En 1909, lieutenant de 2° classe, son traitement passe à 2200 francs et ses indemnités à 300 francs. Dans un dossier de la direction des Douanes de Bordeaux figurent les notations et appréciations des aptitudes du lieutenant Millet pour l’année 1907.

Le capitaine chargé de remplir le « signalement » demandé, écrit entre autres, face aux rubriques : Instruction classique : « Possède une bonne instruction primaire » Conduite privée et esprit d’ordre : « Bonne ; n’a pas de dettes ». Langues étrangères : « Sait un peu traduire l’espagnol et l’italien à l’aide du dictionnaire». Attitude politique : « Correcte ».

Note générale d’ensemble : « M.Millet, qui est intelligent, possède une bonne instruction administrative et privée et sa conduite , sa tenue et sa représentation permettent de le nommer à n’importe quelle résidence ». La page du sommier concernant la carrière dans les douanes de François Millet nous indique qu’il est né à Puntous, dans les Hautes Pyrénées, le 12 novembre 1869. En 1892, il entre dans la douane comme préposé à La Pallice.

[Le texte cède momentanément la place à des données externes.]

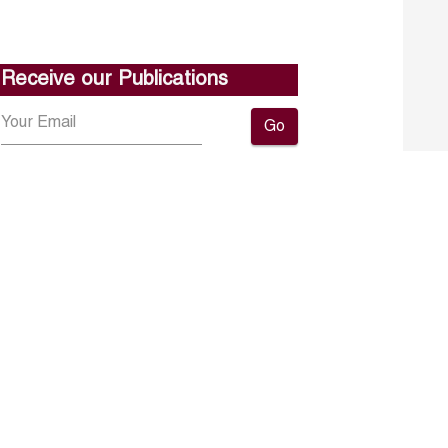
Receive our Publications
Go
About ERF
Contact us
Subscribe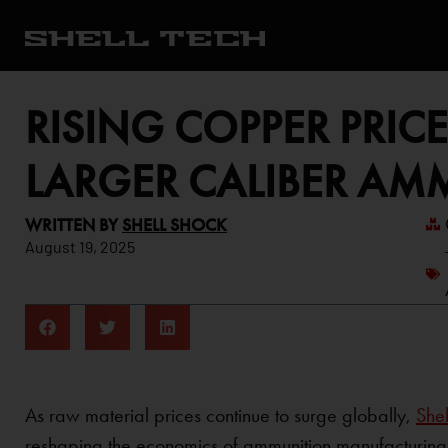
RISING COPPER PRIC
LARGER CALIBER AM
WRITTEN BY
SHELL SHOCK
August 19, 2025
As raw material prices continue to surge globally,
Shel
reshaping the economics of ammunition manufacturing—p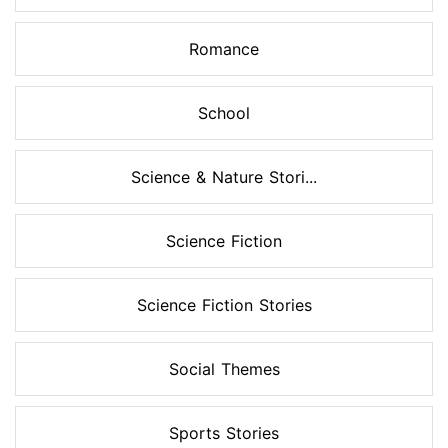
Romance
School
Science & Nature Stori...
Science Fiction
Science Fiction Stories
Social Themes
Sports Stories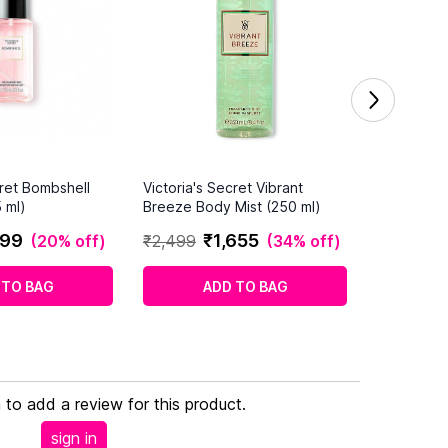
cret Bombshell
Victoria's Secret Vibrant
 ml)
Breeze Body Mist (250 ml)
99
₹
1
,
655
(
20% off
)
₹
2
,
499
(
34% off
)
 TO BAG
ADD TO BAG
n to add a review for this product.
sign in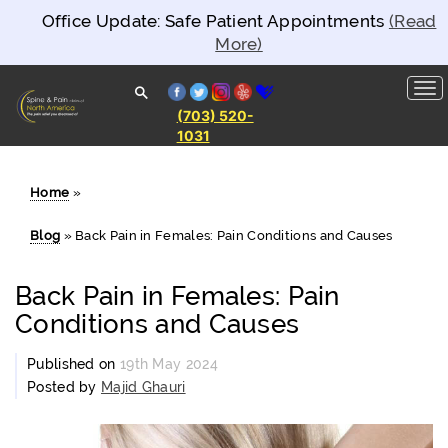
Office Update: Safe Patient Appointments
(Read
More)
facebook
twitter
instagram
yelp
healthgrades
(703) 520-
1031
Spine and
Pain
Clinics of
North
Home
»
America
Blog
»
Back Pain in Females: Pain Conditions and Causes
Back Pain in Females: Pain
Conditions and Causes
Published on
19th May 2024
Posted by
Majid Ghauri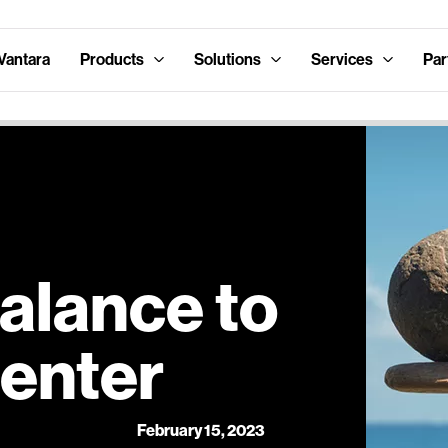
Vantara
Products
Solutions
Services
Par
alance to
Center
February 15, 2023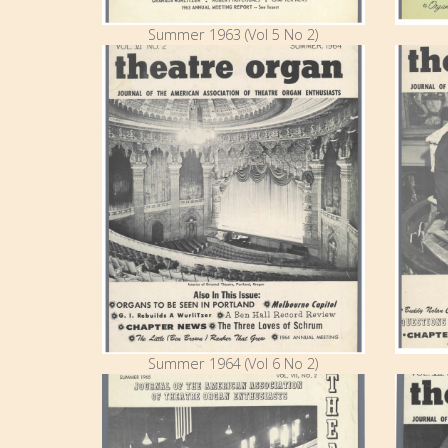
Summer 1963 (Vol 5 No 2)
Summer 1964 (Vol 6 No 2)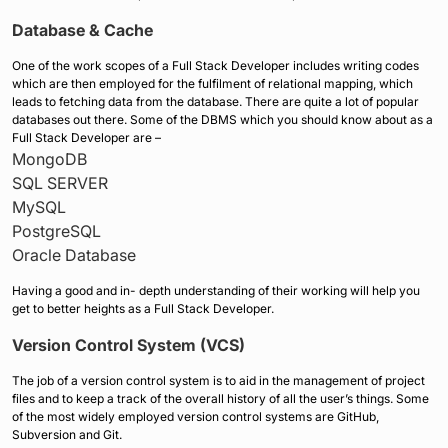
Database & Cache
One of the work scopes of a Full Stack Developer includes writing codes
which are then employed for the fulfilment of relational mapping, which
leads to fetching data from the database. There are quite a lot of popular
databases out there. Some of the DBMS which you should know about as a
Full Stack Developer are –
MongoDB
SQL SERVER
MySQL
PostgreSQL
Oracle Database
Having a good and in- depth understanding of their working will help you
get to better heights as a Full Stack Developer.
Version Control System (VCS)
The job of a version control system is to aid in the management of project
files and to keep a track of the overall history of all the user’s things. Some
of the most widely employed version control systems are GitHub,
Subversion and Git.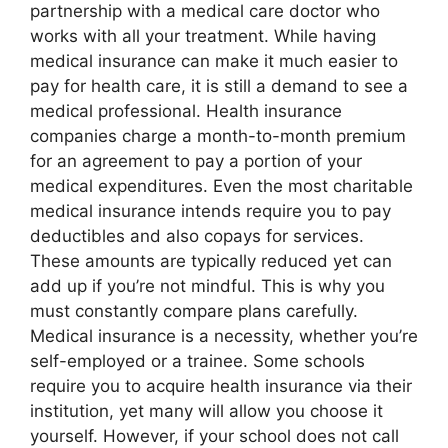
partnership with a medical care doctor who
works with all your treatment. While having
medical insurance can make it much easier to
pay for health care, it is still a demand to see a
medical professional. Health insurance
companies charge a month-to-month premium
for an agreement to pay a portion of your
medical expenditures. Even the most charitable
medical insurance intends require you to pay
deductibles and also copays for services.
These amounts are typically reduced yet can
add up if you’re not mindful. This is why you
must constantly compare plans carefully.
Medical insurance is a necessity, whether you’re
self-employed or a trainee. Some schools
require you to acquire health insurance via their
institution, yet many will allow you choose it
yourself. However, if your school does not call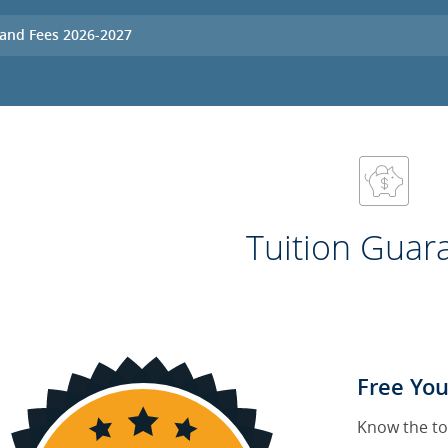
 and Fees 2026-2027
Tuition Guar
Free You
Know the to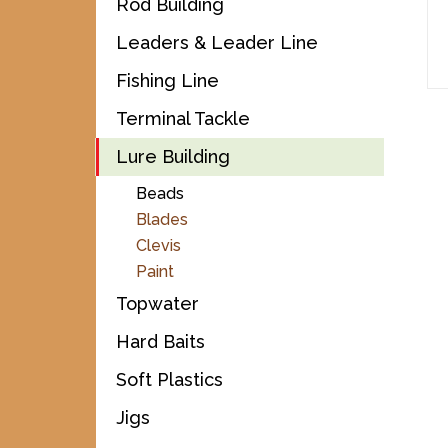
Rod Building
Leaders & Leader Line
Fishing Line
Terminal Tackle
Lure Building
Beads
Blades
Clevis
Paint
Topwater
Hard Baits
Soft Plastics
Jigs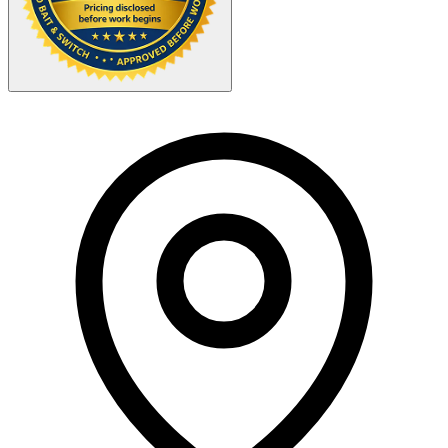
Your Zipcode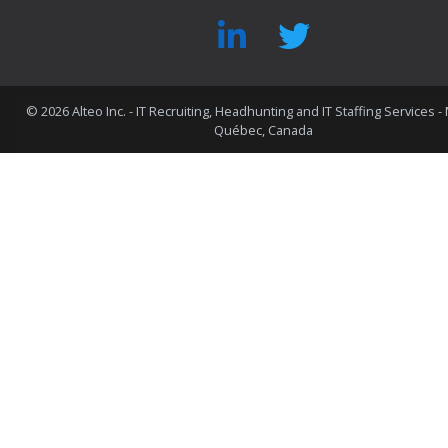
©
2026 Alteo Inc. - IT Recruiting, Headhunting and IT Staffing Services -
Québec, Canada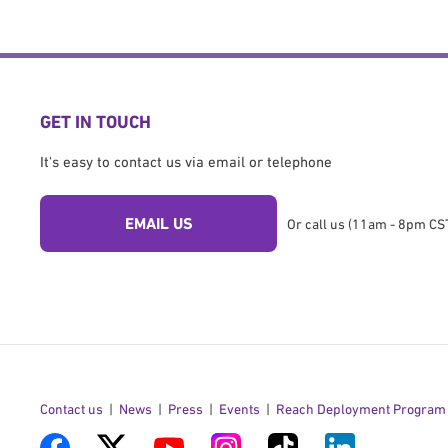
GET IN TOUCH
It's easy to contact us via email or telephone
EMAIL US
Or call us (11am - 8pm CST
Contact us
News
Press
Events
Reach Deployment Program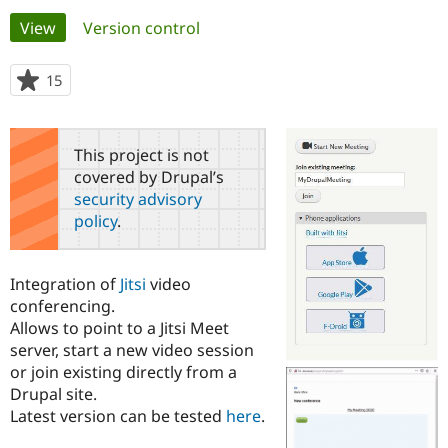
Primary
View
(active tab)
Version control
Community
Drupal AI
Documentat
Find a Drupa
tabs
Certified Pa
15
people
starred
Support Drupal
Case Studie
Getting star
About the
this
Become a D
Community
project
This project is not
Certified Pa
covered by Drupal’s
Get Started
Drupal for
Local Devel
The Drupal
security advisory
Governmen
Guide
How to Cont
Association
policy
.
Find a Hosti
Provider
Try Drupal CMS
Drupal for 
Developer R
DrupalCon
Donate
Integration of
Jitsi
video
Education
conferencing.
Find a Migra
Try Hosting
Allows to point to a Jitsi Meet
Partner
Drupal CMS
Events
Become a Pa
server, start a new video session
Drupal for N
Guide
or join existing directly from a
Drupal site.
Find Trainin
Jobs / Caree
Become a Ri
Latest version can be tested
here
.
Drupal for
Drupal User
Maker
eCommerce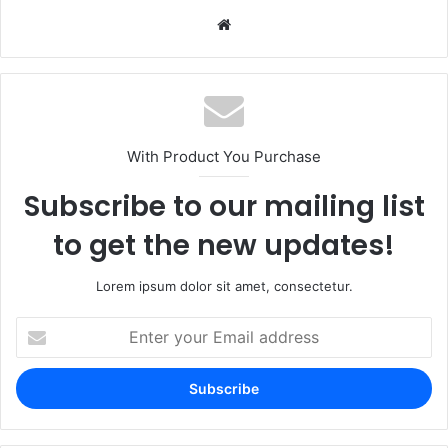
Website
With Product You Purchase
Subscribe to our mailing list
to get the new updates!
Lorem ipsum dolor sit amet, consectetur.
Enter
your
Email
address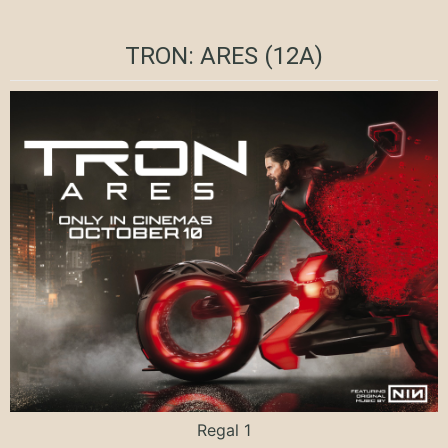
TRON: ARES (12A)
Regal 1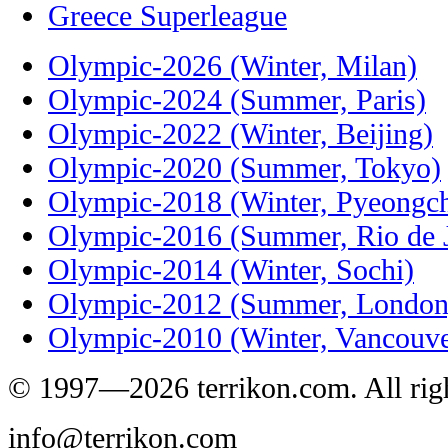
Greece Superleague
Olympic-2026 (Winter, Milan)
Olympic-2024 (Summer, Paris)
Olympic-2022 (Winter, Beijing)
Olympic-2020 (Summer, Tokyo)
Olympic-2018 (Winter, Pyeongc
Olympic-2016 (Summer, Rio de J
Olympic-2014 (Winter, Sochi)
Olympic-2012 (Summer, London
Olympic-2010 (Winter, Vancouve
© 1997—2026 terrikon.com. All righ
info@terrikon.com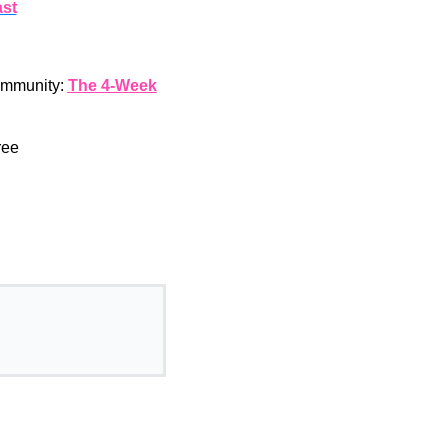
st
community:
The 4-Week
ree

Son ascension est rapide : sous brigadier en 1896, brigadier en 1901. Le 1° novembre 1905, il est nommé sous lieutenant et c’est alors qu’il est muté aux Quatre Vents à Séné pour y prendre le commandement de la brigade. Promu lieutenant en 1908, il cherche à se rapprocher de chez lui et, en 1909, il rejoint Pauillac. Il reste dans le Bordelais et prend sa retraite le 1° octobre 1923.